Ese sector es la base social de la derecha convencional y la nueva derecha. Hay diferencias objetivas entre los trabajadores clásicos –organizado sindicalmente para enfrentar cuerpo a cuerpo la arremetida del patrón para ampliar derechos solicitando el arbitraje del Estado– y los nuevos millones de trabajadores que por sus condiciones de existencia se inclinan a creer que la vida depende no de la lucha contra un empresario ni de la ayuda del Estado sino de su exclusivo esfuerzo individual.

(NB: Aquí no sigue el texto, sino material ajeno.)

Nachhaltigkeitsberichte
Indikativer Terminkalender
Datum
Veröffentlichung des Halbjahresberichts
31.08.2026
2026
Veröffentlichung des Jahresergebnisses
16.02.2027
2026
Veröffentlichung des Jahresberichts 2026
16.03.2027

Es el “sujeto de rendimiento” del que habla Byung Chul-Han. Casi nunca se ven a sí mismos como un trabajador sino como empresarios de ellos mismos; a la autoexplotación no suele interpretarla como un rasgo de opresión sino como condición de posibilidad de superación. Hasta la relación que establecen con la enfermedad lo confirma: no sabe casi nada de la solicitud de una carpeta médica para recuperarse de una gripe como ocurre con un trabajador formal sino de la automedicación para seguir rindiendo. Entre estos trabajadores mayoritariamente prendió el discurso anticuarentena. Algunos con la furia propia del inoculado por el odio de la derecha, otros con la desesperación callada de quien quiere colaborar pero perdía ingresos, todos convencidos de que el Estado presente no funciona para ellos salvo para entorpecer los mecanismos con lo que genera sus ingresos.

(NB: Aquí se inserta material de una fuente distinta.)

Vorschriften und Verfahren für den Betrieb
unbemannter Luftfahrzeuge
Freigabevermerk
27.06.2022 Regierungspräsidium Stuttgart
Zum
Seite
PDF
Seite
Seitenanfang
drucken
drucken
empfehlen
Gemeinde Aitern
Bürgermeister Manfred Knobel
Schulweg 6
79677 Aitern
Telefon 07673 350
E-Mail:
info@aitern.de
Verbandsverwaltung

Es innegable que estos argentinos tienen más chances de morir de un ACV, un infarto o simplemente exhaustos de tanto autoexplotarse que enfrentado a la policía que defiende al capital y sus personeros gubernamentales. No hay motivo para que la promesa trotskista de volverlos trabajadores formales mermando las horas de trabajo de los ocupados, o las capacitaciones que el gobierno les ofrece para facilitar su ingreso al mercado laboral, produzca algún encantamiento entre estos millones de personas. Es más probable que la derecha los convenza que mientras ellos dejan todo, el Estado quema plata en “vagos y negros” dispuestos a ceder su autonomía electoral a cambio de un plan; al tiempo que esa misma derecha los ensalza asegurándoles que sus características de trabajador ambulante que tienen su oficina en el celular es el modelo laboral deseable para que los inversores vengan al país.
El progresismo debe ir al encuentro del sector tal como va al encuentro de los desocupados o los trabajadores formales amenazados por el capitalismo financiero. No se trata de una partecita del todo. Se trata de millones de personas con una modalidad de trabajo que se vuelve hegemónica en tanto imprime modos de organización social al conjunto. Hablamos de sectores demasiados importantes como para dejarla en manos de la derecha en todas sus variantes. Los luchadores sociales también deben ir a su encuentro aun cuando les resulte incómodo. Si no lo hacemos, podremos disculparnos aferrándonos a la idea de que estamos ante resabios de una clase media que ya no son ni adinerados, ni limpios ni rubios como en otros tiempos pero siguen dispuestos a escuchar a quienes les aseguran que sus penurias no son por las políticas liberales sino porque el inmigrante les roba su trabajo, el luchador social justifica el despilfarro y el villero los asalta. Explicación con un evidente signo de distinción intelectual como las usadas por pensadores como Sartre, que aseguraba que el antisemita francés que denunciaba al “judío” que le robaba Francia sentía que Francia era suya y por lo tanto cualquier pelafustán podía considerarse alguien al reivindicarla como propia.